Nepotismo en los SSO

*El sector salud de Oaxaca vuelve a ser escenario de controversia
Oaxaca, Oaxaca, Jueves 06 de Noviembre, 2025 (Fuente: Agencias).- La reciente designación de Italivi Silva Cruz como directora de Asuntos Jurídicos de los Servicios de Salud de Oaxaca (SSO) ha desatado una oleada de críticas, señalamientos de nepotismo y sospechas de conflicto de interés que ponen en entredicho la promesa de cambio y transparencia del actual gobierno estatal.
Silva Cruz no es una funcionaria cualquiera, es hija de Pedro Silva Salazar, subsecretario de Movilidad en el gobierno estatal, y de Juanita Arcelia Cruz Cruz, directora del Instituto de Planeación del Bienestar en el estado. Es decir, pertenece a una familia con fuerte presencia dentro del aparato estatal.
Su nombramiento, que siguió a la destitución de Cristian Ramírez Sánchez, parece más un reacomodo político que una decisión basada en méritos profesionales.
Fuentes internas aseguran que la llegada de Silva Cruz fue una orden directa del más alto nivel del Ejecutivo estatal, con el encargo de “judicializar” a su antecesor. Es decir, más una jugada política que un intento de sanear la institución.
Este movimiento, lejos de fortalecer la confianza ciudadana, profundiza la crisis institucional que arrastra el sistema de salud: venta de plazas, laudos impagos, litigios perdidos, asesorías deficientes y presuntas redes de corrupción siguen siendo parte del diagnóstico cotidiano.
Nombrar a una hija de altos funcionarios en un cargo clave envía un mensaje claro: el poder en Oaxaca se recicla entre familias y aliados, además que los puestos públicos siguen siendo piezas de una maquinaria política que se hereda y se protege, no espacios de servicio público.
El problema no es únicamente ético, sino estructural. Cuando las designaciones responden al parentesco y no a la competencia, las instituciones pierden credibilidad, los trabajadores se desmotivan y la ciudadanía asume —con razón— que la justicia y la transparencia son privilegios, no derechos.
Hoy los SSO se encuentran en una encrucijada. Pueden optar por limpiar su imagen y abrir sus procesos a la rendición de cuentas, o continuar atrapados en esa red de favores, influencias y complicidades que muchos ya llaman “la mafia del poder” en la administración pública oaxaqueña.

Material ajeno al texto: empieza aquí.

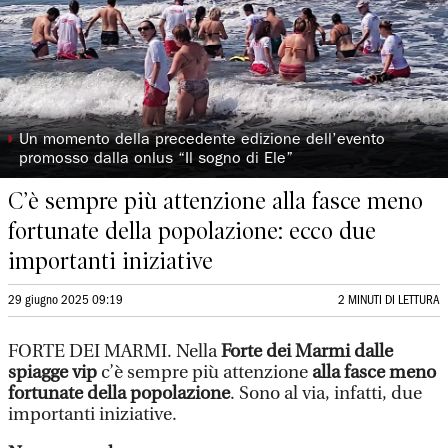
◗
Un momento della precedente edizione dell’evento
promosso dalla onlus “Il sogno di Ele”
C’è sempre più attenzione alla fasce meno
fortunate della popolazione: ecco due
importanti iniziative
29 giugno 2025 09:19
2 MINUTI DI LETTURA
FORTE DEI MARMI. Nella
Forte dei Marmi dalle
spiagge vip
c’è sempre più attenzione
alla fasce meno
fortunate della popolazione
. Sono al via, infatti, due
importanti iniziative.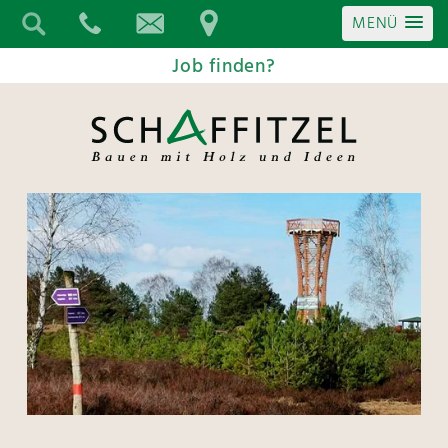
MENÜ
Job finden?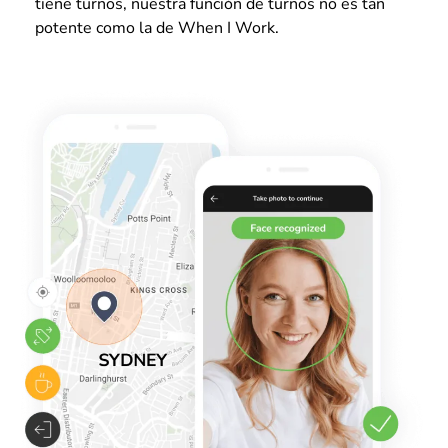
tiene turnos, nuestra función de turnos no es tan
potente como la de When I Work.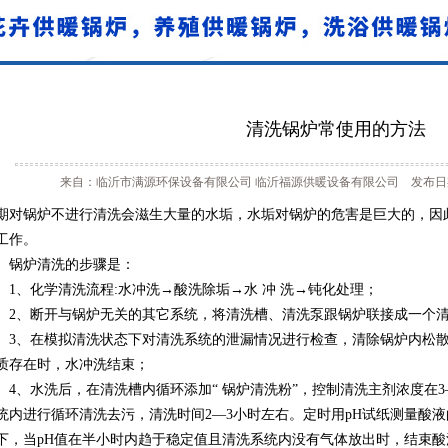
清洗锅炉常使用的方法
来自：临沂市满源环保设备有限公司 临沂福源供暖设备有限公司 发布日期：20
期对锅炉不进行清洗会滋生大量的水垢，水垢对锅炉的危害是巨大的，因
工作。
炉清洗的步骤是：
、化学清洗流程:水冲洗→酸洗除垢→水 冲 洗→钝化处理；
、断开与锅炉无关的其它系统，将清洗槽、清洗泵跟锅炉联接成一个清
、在模拟清洗状态下对清洗系统的泄漏情况进行检查，清除锅炉内松散
质存在时，水冲洗结束；
、水洗后，在清洗槽内循环添加“ 锅炉清洗粉”，控制清洗主剂浓度在3—6
统内进行循环清洗去污，清洗时间2—3小时左右。定时用pH试纸测量酸液的
下，当pH值在半小时内趋于稳定值且清洗系统内没有气体放出时，结束酸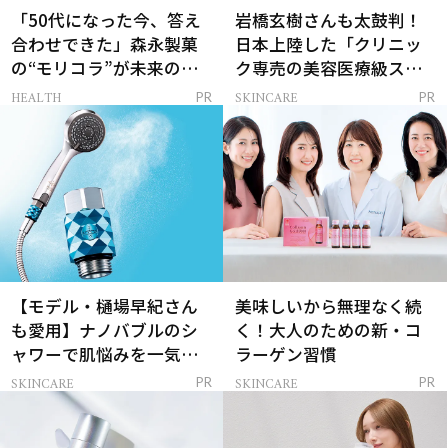
「50代になった今、答え
岩橋玄樹さんも太鼓判！
合わせできた」森永製菓
日本上陸した「クリニッ
の“モリコラ”が未来のキ
ク専売の美容医療級スキ
レイを連れてくる！
ンケア」
HEALTH
SKINCARE
PR
PR
【モデル・樋場早紀さん
美味しいから無理なく続
も愛用】ナノバブルのシ
く！大人のための新・コ
ャワーで肌悩みを一気に
ラーゲン習慣
解決
SKINCARE
SKINCARE
PR
PR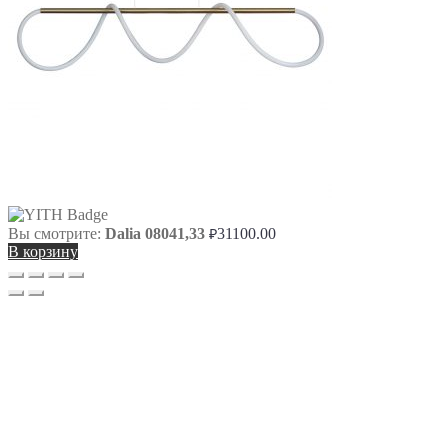
Вы смотрите:
Dalia 08041,33
31100.00
₽
В корзину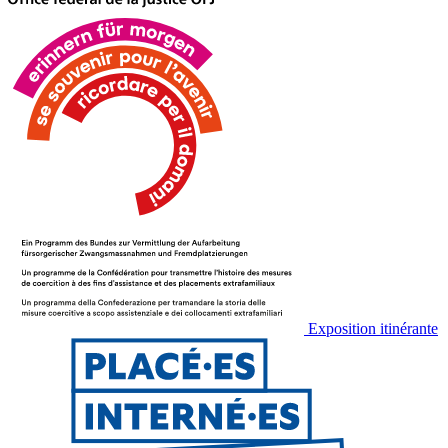
Exposition itinérante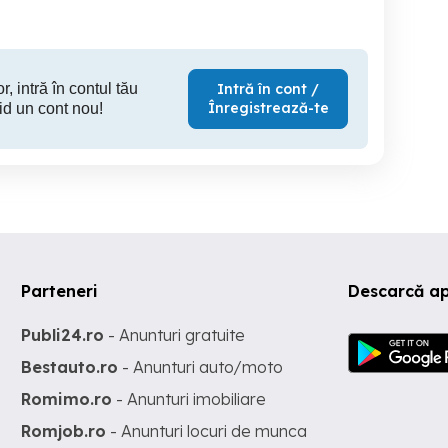
r, intră în contul tău
Intră în cont /
Înregistrează-te
id un cont nou!
Parteneri
Descarcă ap
Publi24.ro
- Anunturi gratuite
Bestauto.ro
- Anunturi auto/moto
Romimo.ro
- Anunturi imobiliare
Romjob.ro
- Anunturi locuri de munca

El movimiento, lejos de fortalecer la transparencia y la legalidad, profundiza la crisis institucional que enfrenta el sector salud. Los problemas que dieron origen a este reacomodo como venta de plazas, laudos impagos, litigios perdidos, asesorías deficientes y presuntas redes internas de corrupción, continúan sin resolverse.
Para trabajadores y observadores, el nombramiento de Italivi Silva Cruz refleja el uso de los cargos públicos como piezas de negociación familiar y política, en lugar de como espacios técnicos al servicio de la salud pública.
La ciudadanía y el propio personal del sector salud esperan que este cambio no se convierta en una persecución selectiva o un ajuste de cuentas, sino en una investigación real y transparente que permita determinar si se busca justicia o simplemente consolidar el nepotismo que hoy domina la estructura de los SSO.
El nombramiento ha causado preocupación dentro de los SSO, pues coloca uno de los cargos más sensibles en manos de una funcionaria con vínculos familiares directos con dos dependencias estratégicas, lo que alimenta sospechas de conflicto de interés y favoritismo político.
La pregunta es: ¿quién se atreverá a romper ese círculo?